Robo-advisors are growing in popularity. According to one estimate, assets under management for robo-advisors has grown more than ten-fold in three years, from less than $10 billion in 2013 to almost $100 billion in 2016. At the same time, there’s been a lively debate around the future of robo-advice across the financial services industry. One of the chief questions is will robo-advisors replace face-to-face financial advisors?
Financial advisors’ strengths may be in the details
While robo-advisors are expected to continue to have a strong presence in the financial ecosystem, there are three behavioral factors that could mean that the battle of robo-advisors vs. financial advisors may not be a fight to the death after all.
Here’s a look at the three behavioral factors to consider in the robo-advisor vs. financial advisor debate:
- Algorithm aversion: An active area of behavioral research is around “ algorithm aversion”—when people prefer advice from humans over advice generated from algorithms even though they’re aware that algorithmic-driven recommendations outperform humans, on average. These findings are actively being debated in the literature and raise an interesting possibility: Even if robo-advisors were more accurate, investors might still prefer to talk to a financial advisor.
- Unrealistic expectations: No predictions are free of errors. However, algorithm aversion is heightened when people see algorithms make errors. In other words, people are generally less forgiving of algorithms making any errors than humans, and thus may unrealistically expect algorithms to be 100% accurate—something that’s essentially impossible to achieve.
- Context specific: A 2017 study by Jenn Logg, a postdoctoral fellow at Harvard University, finds that when it comes to subjective choices, such as which movie to watch, people prefer advice from humans.
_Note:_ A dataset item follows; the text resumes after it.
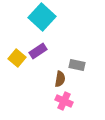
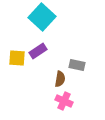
yellow square: rotated 36 degrees counterclockwise
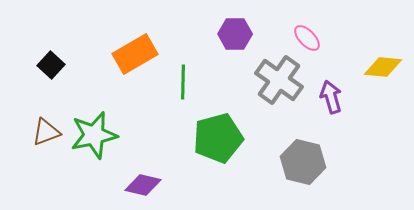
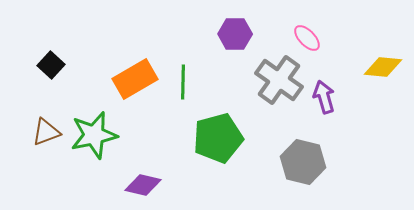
orange rectangle: moved 25 px down
purple arrow: moved 7 px left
But when it comes to objective choices, such as forecasting future events, people relied more on algorithms.
What are the implication of these findings when it comes to investing?
It’s not robo-advisors vs. financial advisors – but a hybrid model
These three behavioral factors support a hybrid model of financial advice. When it comes to seeking financial advice, people prefer working with financial advisors to sort out subjective aspects of investing, such as identifying investment goals that are important to them or having someone to personally contact during market volatility. At the same time, they feel confident that they can reach those goals by objective means, such as with algorithms constructing a well-diversified portfolio, auto-rebalancing, tax-loss harvesting. In this hybrid model, financial advisors serve as a behavioral coach, helping investors avoid and overcome behavioral biases—a value that robo-advisors are currently unable to completely replace.
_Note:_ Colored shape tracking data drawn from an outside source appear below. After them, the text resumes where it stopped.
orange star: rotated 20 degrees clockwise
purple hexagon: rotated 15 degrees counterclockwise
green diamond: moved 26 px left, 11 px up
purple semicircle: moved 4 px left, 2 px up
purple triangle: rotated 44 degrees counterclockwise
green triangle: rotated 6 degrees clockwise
Investor views of robo-advisors may change rapidly in a down market
Much of the growth of robo-advisors occurred in the past nine years where it was a bull market, which may give the impression that investing with robo-advisors may outperform financial advisors. However, investors’ unrealistic expectation that algorithms should be completely error-free may induce some investors, especially those who invest with robo-advisors exclusively, to panic sell and exit the market completely during the next market correction.
Robo-advisors vs. financial advisors: Complementary, not mutual exclusivity
Robo-advisors and financial advisors tend to be portrayed as mutually exclusive. But instead of pitting financial advisors against robo-advisors, it appears that they may be complementary.
Generally, robo-advisors are more efficient in computational-intensive tasks such as dynamic portfolio allocation, auto-rebalancing, and tax-loss harvesting. For financial advisors, incorporating robo-advisors into their practice can free up time to pursue tasks that contribute value to their clients, such as playing the role of behavioral coaches.
So perhaps the growth of robo-advisors may actually be beneficial to financial advisors because it highlights one of the most valuable contributions that an advisor can bring to their clients: helping them overcome their behavioral biases.